If you believe that a game is most fun if it meets your high skill level with a high challenge, then obviously games should be designed that the actions of a player in the game first increase his skill level, and then lead to a higher challenge. And in my opinion that is often exactly where MMORPGs fail: There are countless examples where a MMORPG gives a player a new, better piece of gear for an activity that did not require more than the most basic skills. If today you gather Timeless Coins in World of Warcraft, it is unlikely that the activity increases your skill level, because it is far too trivial for somebody who has already reached the level cap and thus more than proved that he possesses the basic skills. At the same time the activity rewards you with better gear, and better gear *decreases* any future challenge.

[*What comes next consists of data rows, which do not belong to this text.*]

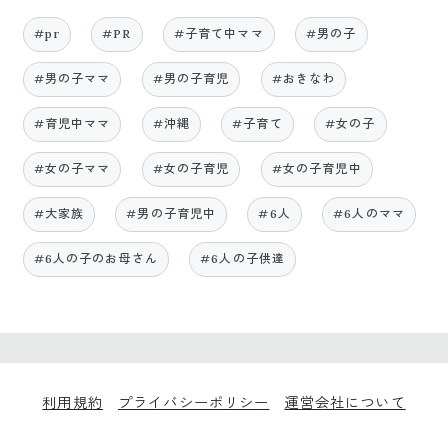
#pr
#PR
#子育て中ママ
#男の子
#男の子ママ
#男の子育児
#おきなわ
#育児中ママ
#沖縄
#子育て
#女の子
#女の子ママ
#女の子育児
#女の子育児中
#大家族
#男の子育児中
#6人
#6人のママ
#6人の子のお母さん
#6人の子供達
利用規約
プライバシーポリシー
運営会社について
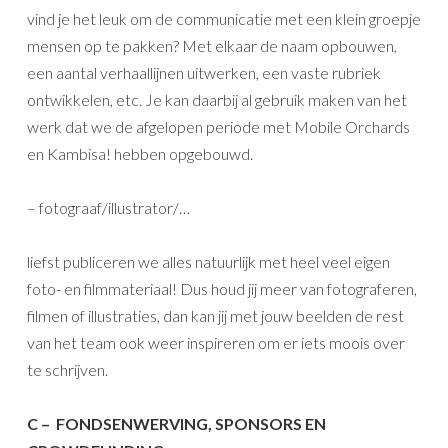
vind je het leuk om de communicatie met een klein groepje
mensen op te pakken? Met elkaar de naam opbouwen,
een aantal verhaallijnen uitwerken, een vaste rubriek
ontwikkelen, etc. Je kan daarbij al gebruik maken van het
werk dat we de afgelopen periode met Mobile Orchards
en Kambisa! hebben opgebouwd.
– fotograaf/illustrator/…
liefst publiceren we alles natuurlijk met heel veel eigen
foto- en filmmateriaal! Dus houd jij meer van fotograferen,
filmen of illustraties, dan kan jij met jouw beelden de rest
van het team ook weer inspireren om er iets moois over
te schrijven.
C – FONDSENWERVING, SPONSORS EN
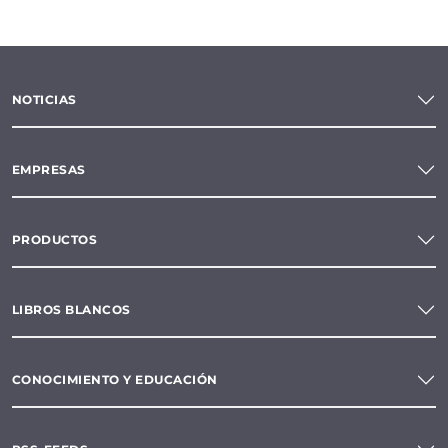
NOTICIAS
EMPRESAS
PRODUCTOS
LIBROS BLANCOS
CONOCIMIENTO Y EDUCACIÓN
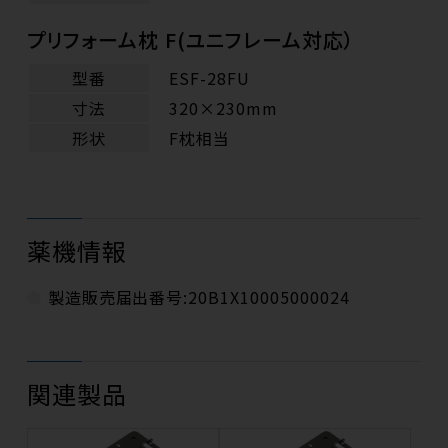
プリフォーム枕 F(ユニフレーム対応）
型番
ESF-28FU
寸法
320×230mm
形状
F枕相当
薬機情報
製造販売届出番号:20B1X10005000024
関連製品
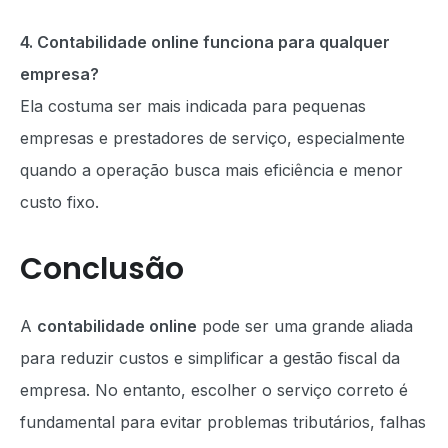
4. Contabilidade online funciona para qualquer
empresa?
Ela costuma ser mais indicada para pequenas
empresas e prestadores de serviço, especialmente
quando a operação busca mais eficiência e menor
custo fixo.
Conclusão
A
contabilidade online
pode ser uma grande aliada
para reduzir custos e simplificar a gestão fiscal da
empresa. No entanto, escolher o serviço correto é
fundamental para evitar problemas tributários, falhas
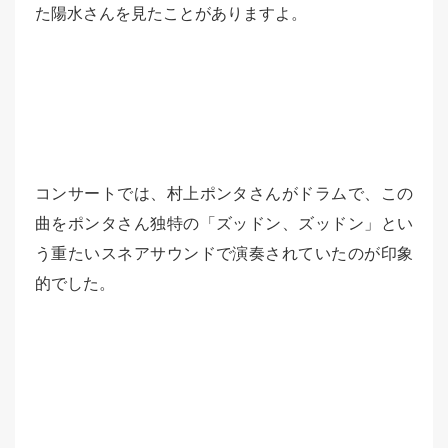
た陽水さんを見たことがありますよ。
コンサートでは、村上ポンタさんがドラムで、この
曲をポンタさん独特の「ズッドン、ズッドン」とい
う重たいスネアサウンドで演奏されていたのが印象
的でした。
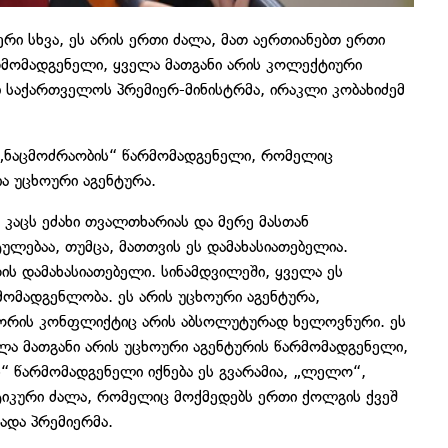
იერი სხვა, ეს არის ერთი ძალა, მათ აერთიანებთ ერთი
არმომადგენელი, ყველა მათგანი არის კოლექტიური
ბ საქართველოს პრემიერ-მინისტრმა, ირაკლი კობახიძემ
ი „ნაცმოძრაობის“ წარმომადგენელი, რომელიც
ა უცხოური აგენტურა.
 კაცს ეძახი თვალთხარიას და მერე მასთან
ტულებაა, თუმცა, მათთვის ეს დამახასიათებელია.
ის დამახასიათებელი. სინამდვილეში, ყველა ეს
ომადგენლობა. ეს არის უცხოური აგენტურა,
 შორის კონფლიქტიც არის აბსოლუტურად ხელოვნური. ეს
ელა მათგანი არის უცხოური აგენტურის წარმომადგენელი,
“ წარმომადგენელი იქნება ეს გვარამია, „ლელო“,
იტიკური ძალა, რომელიც მოქმედებს ერთი ქოლგის ქვეშ
ხადა პრემიერმა.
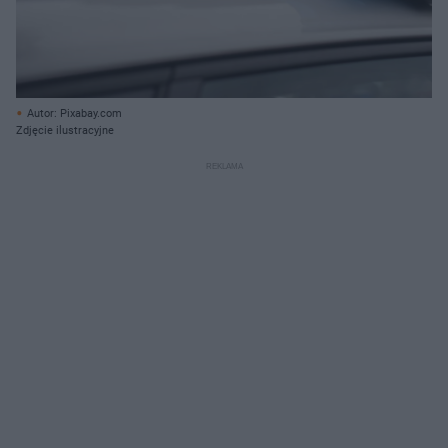
Autor: Pixabay.com
Zdjęcie ilustracyjne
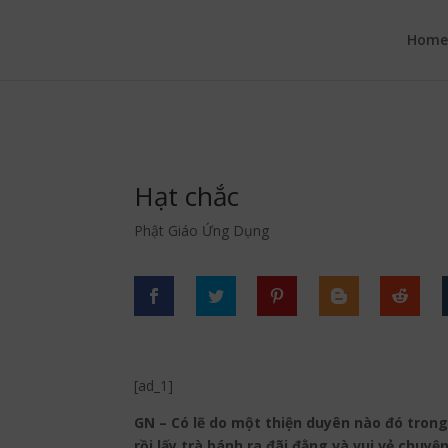
google.com, pub-6277401358830299, DIRECT, f08c47fec0942fa0
Hom
Hạt chắc
Phật Giáo Ứng Dụng
[ad_1]
GN – Có lẽ do một thiện duyên nào đó trong
rồi lấy trà bánh ra đãi đằng và vui vẻ chuy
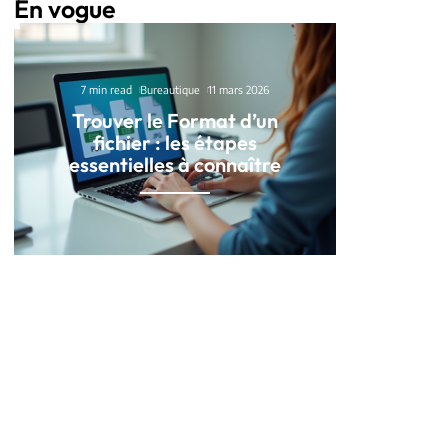
En vogue
7 min read
Bureautique
11 mars 2026
Trouver le Format d’un
fichier : les étapes
essentielles à connaître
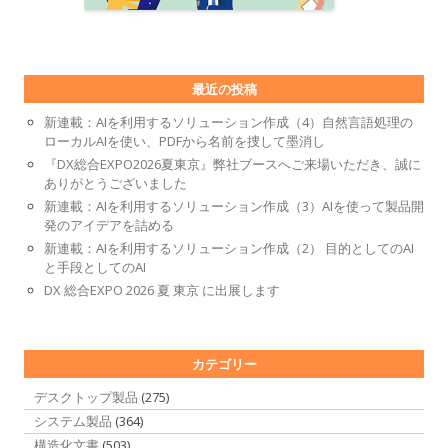
最近の投稿
新連載：AIを利用するソリューション作成（4）自然言語処理の
ローカルAIを使い、PDFから名前を捜して墨消し
『DX総合EXPO2026夏東京』弊社ブースへご来場いただき、誠に
ありがとうございました
新連載：AIを利用するソリューション作成（3）AIを使って製品開
発のアイデアを詰める
新連載：AIを利用するソリューション作成（2） 目的としてのAI
と手段としてのAI
DX 総合EXPO 2026 夏 東京 に出展します
カテゴリー
デスクトップ製品
(275)
システム製品
(364)
構造化文書
(503)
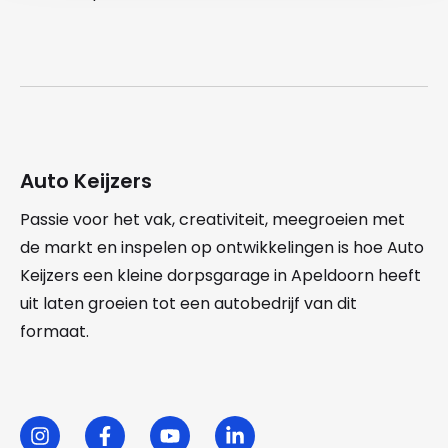
Auto Keijzers
Passie voor het vak, creativiteit, meegroeien met
de markt en inspelen op ontwikkelingen is hoe Auto
Keijzers een kleine dorpsgarage in Apeldoorn heeft
uit laten groeien tot een autobedrijf van dit
formaat.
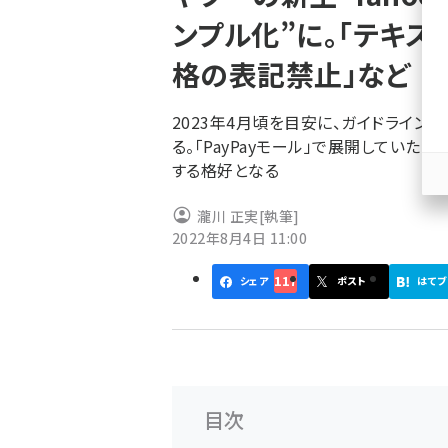
く
ンプル化”に。「テキス
ず
格の表記禁止」など
2023年4月頃を目安に、ガイドライ
る。「PayPayモール」で展開していた
する格好となる
瀧川 正実
[執筆]
2022年8月4日 11:00
117
シェア
ポスト
はてブ
目次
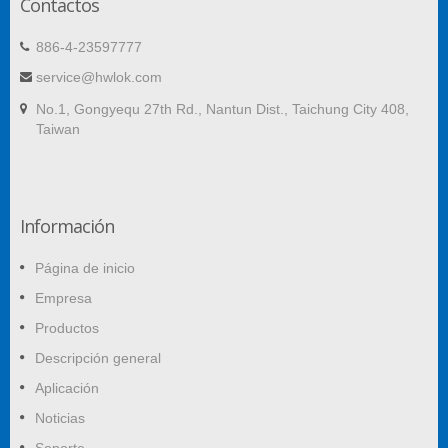
Contactos
886-4-23597777
service@hwlok.com
No.1, Gongyequ 27th Rd., Nantun Dist., Taichung City 408,
Taiwan
Información
Página de inicio
Empresa
Productos
Descripción general
Aplicación
Noticias
Soporte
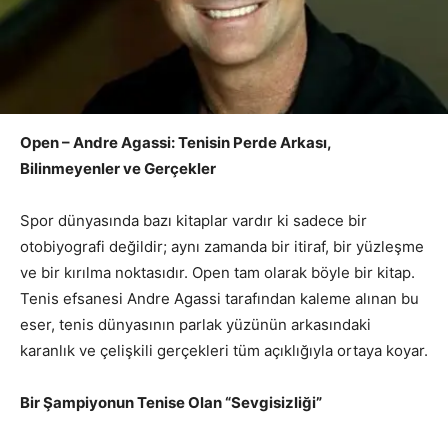
Open – Andre Agassi: Tenisin Perde Arkası,
Bilinmeyenler ve Gerçekler
Spor dünyasında bazı kitaplar vardır ki sadece bir
otobiyografi değildir; aynı zamanda bir itiraf, bir yüzleşme
ve bir kırılma noktasıdır. Open tam olarak böyle bir kitap.
Tenis efsanesi Andre Agassi tarafından kaleme alınan bu
eser, tenis dünyasının parlak yüzünün arkasındaki
karanlık ve çelişkili gerçekleri tüm açıklığıyla ortaya koyar.
Bir Şampiyonun Tenise Olan “Sevgisizliği”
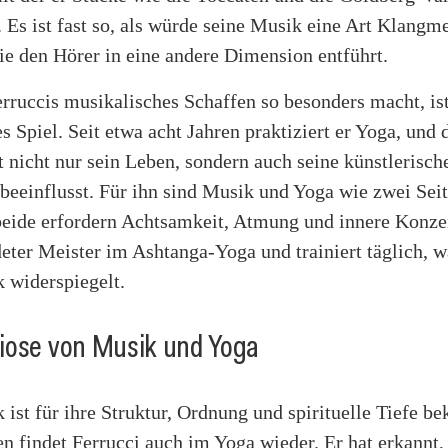
t. Es ist fast so, als würde seine Musik eine Art Klangm
die den Hörer in eine andere Dimension entführt.
ruccis musikalisches Schaffen so besonders macht, ist
es Spiel. Seit etwa acht Jahren praktiziert er Yoga, und 
t nicht nur sein Leben, sondern auch seine künstlerisch
 beeinflusst. Für ihn sind Musik und Yoga wie zwei Seit
beide erfordern Achtsamkeit, Atmung und innere Konzen
deter Meister im Ashtanga-Yoga und trainiert täglich, w
 widerspiegelt.
iose von Musik und Yoga
ist für ihre Struktur, Ordnung und spirituelle Tiefe be
n findet Ferrucci auch im Yoga wieder. Er hat erkannt,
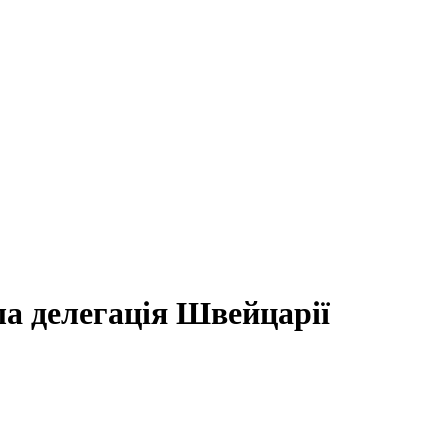
а делегація Швейцарії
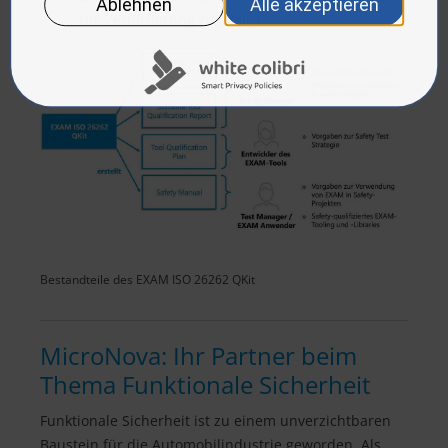
die Zertifizierung zusätzlich.
Bestandteile des EXAM ISO 26262 QKit
MicroNova: Ihr Partner beim
Thema Funktionale Sicherheit
Funktionale Sicherheit ist zu einem unverzichtbaren
Baustein für die Automobilindustrie geworden. Als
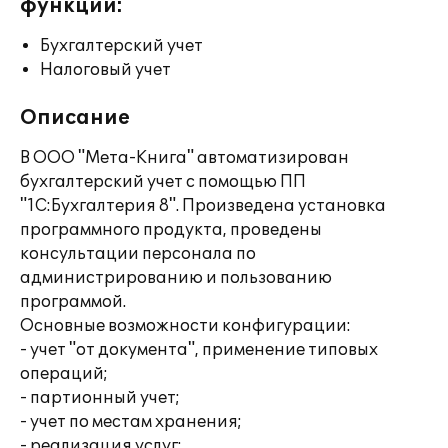
функции:
Бухгалтерский учет
Налоговый учет
Описание
В ООО "Мета-Книга" автоматизирован
бухгалтерский учет с помощью ПП
"1С:Бухгалтерия 8". Произведена установка
программного продукта, проведены
консультации персонала по
администрированию и пользованию
программой.
Основные возможности конфигурации:
- учет "от документа", применение типовых
операций;
- партионный учет;
- учет по местам хранения;
- реализация услуг;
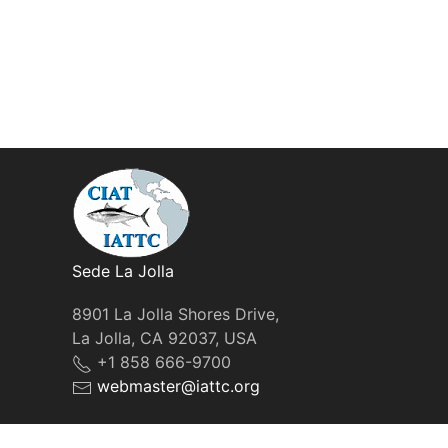
Sede La Jolla
8901 La Jolla Shores Drive,
La Jolla, CA 92037, USA
+1 858 666-9700
webmaster@iattc.org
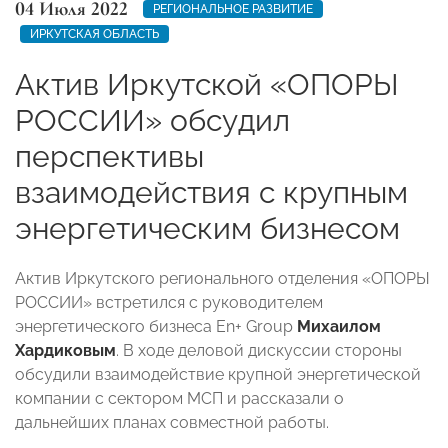
04 Июля 2022
РЕГИОНАЛЬНОЕ РАЗВИТИЕ
ИРКУТСКАЯ ОБЛАСТЬ
Актив Иркутской «ОПОРЫ
РОССИИ» обсудил
перспективы
взаимодействия с крупным
энергетическим бизнесом
Актив Иркутского регионального отделения «ОПОРЫ
РОССИИ» встретился с руководителем
энергетического бизнеса En+ Group
Михаилом
Хардиковым
. В ходе деловой дискуссии стороны
обсудили взаимодействие крупной энергетической
компании с сектором МСП и рассказали о
дальнейших планах совместной работы.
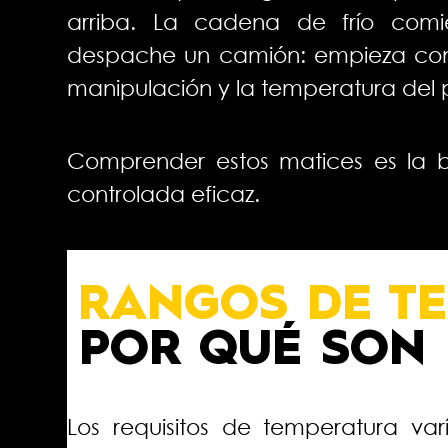
arriba. La cadena de frío co
despache un camión: empieza con 
manipulación y la temperatura del
Comprender estos matices es la 
controlada eficaz.
RANGOS DE T
POR QUÉ SON
Los requisitos de temperatura va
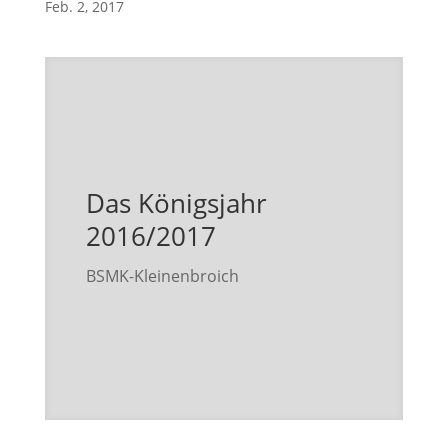
Feb. 2, 2017
Das Königsjahr
2016/2017
BSMK-Kleinenbroich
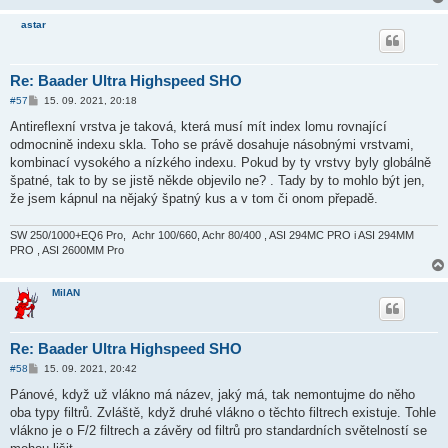
astar
Re: Baader Ultra Highspeed SHO
P
#57
15. 09. 2021, 20:18
ř
í
Antireflexní vrstva je taková, která musí mít index lomu rovnající
s
odmocnině indexu skla. Toho se právě dosahuje násobnými vrstvami,
p
ě
kombinací vysokého a nízkého indexu. Pokud by ty vrstvy byly globálně
v
špatné, tak to by se jistě někde objevilo ne? . Tady by to mohlo být jen,
e
k
že jsem kápnul na nějaký špatný kus a v tom či onom přepadě.
SW 250/1000+EQ6 Pro, Achr 100/660, Achr 80/400 , ASI 294MC PRO i ASI 294MM
PRO , ASI 2600MM Pro
MilAN
Re: Baader Ultra Highspeed SHO
P
#58
15. 09. 2021, 20:42
ř
í
Pánové, když už vlákno má název, jaký má, tak nemontujme do něho
s
oba typy filtrů. Zvláště, když druhé vlákno o těchto filtrech existuje. Tohle
p
ě
vlákno je o F/2 filtrech a závěry od filtrů pro standardních světelností se
v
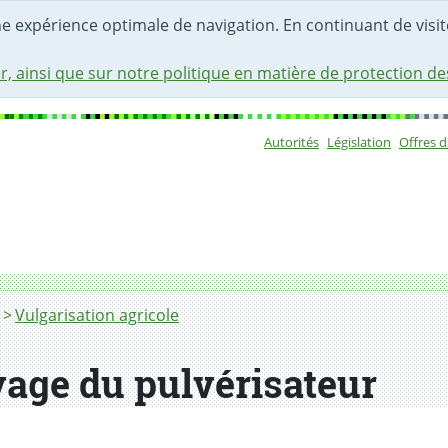
une expérience optimale de navigation. En continuant de visite
r, ainsi que sur notre politique en matière de protection d
Autorités
Législation
Offres 
Sous-navigat
Vulgarisation agricole
vage du pulvérisateur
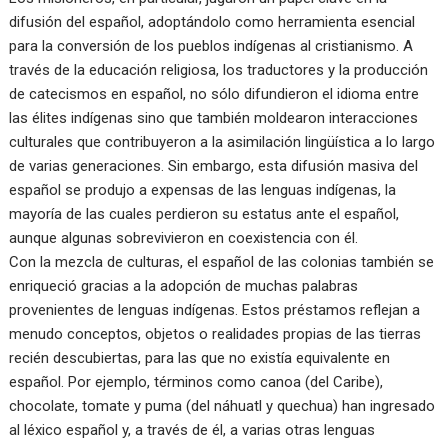
difusión del español, adoptándolo como herramienta esencial
para la conversión de los pueblos indígenas al cristianismo. A
través de la educación religiosa, los traductores y la producción
de catecismos en español, no sólo difundieron el idioma entre
las élites indígenas sino que también moldearon interacciones
culturales que contribuyeron a la asimilación lingüística a lo largo
de varias generaciones. Sin embargo, esta difusión masiva del
español se produjo a expensas de las lenguas indígenas, la
mayoría de las cuales perdieron su estatus ante el español,
aunque algunas sobrevivieron en coexistencia con él.
Con la mezcla de culturas, el español de las colonias también se
enriqueció gracias a la adopción de muchas palabras
provenientes de lenguas indígenas. Estos préstamos reflejan a
menudo conceptos, objetos o realidades propias de las tierras
recién descubiertas, para las que no existía equivalente en
español. Por ejemplo, términos como canoa (del Caribe),
chocolate, tomate y puma (del náhuatl y quechua) han ingresado
al léxico español y, a través de él, a varias otras lenguas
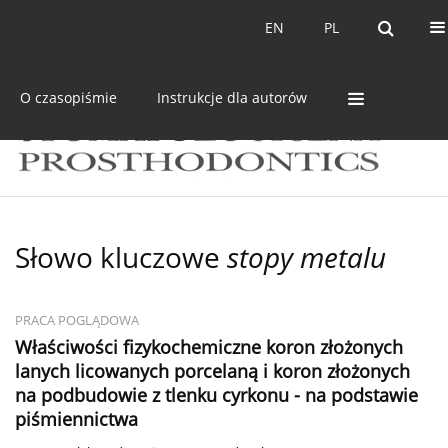
Bieżący numer
Archiwum
EN
PL
EN
PL
O czasopiśmie
Instrukcje dla autorów
Słowo kluczowe
stopy metalu
PRACA POGLĄDOWA
Właściwości fizykochemiczne koron złożonych
lanych licowanych porcelaną i koron złożonych
na podbudowie z tlenku cyrkonu - na podstawie
piśmiennictwa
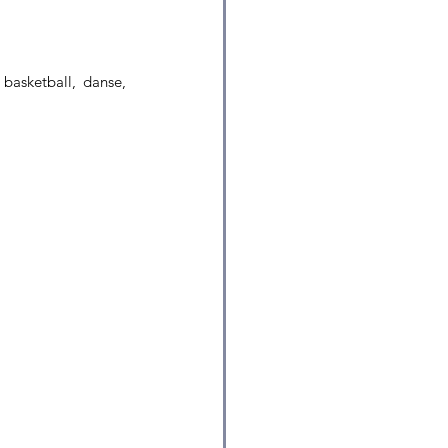
basketball, danse,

In the best case scenario the MMORPG has content which is too difficult for you, and doing the trivial task with the epic reward decreases that challenge towards the point where it fits your need. But as individual skill levels of player vary widely, the designers can't be sure of that. There must be as many cases where a player already has the gear which would make some challenge for him just right, and giving him additional epics for trivial tasks will just make that other challenge too easy for him. As it was often remarked that players have a tendency to "minmax the fun out of a game", you can't rely on players to use the easy-to-get epics only to adjust challenge levels for maximum fun. Quite often players will go for the best gear first, and worry about challenge later, when they have already overshot the target.

Where it gets really tricky is when the skill required isn't individual but requires a group of people to coordinate. So now you get 10 or more people with different individual skills and different gear, thus different individual challenge levels, trying to practice a collaborative challenge. That is obviously fraught with peril of things going wrong and causing guild drama. And the chance of all participants arriving at a common state of flow are slim, even if it *is* great if they get there ( everybody's best guild memories ). So ultimately, while there are moments in MMORPGs which are about skill and reaching flow, in general the genre isn't all that good at getting players there.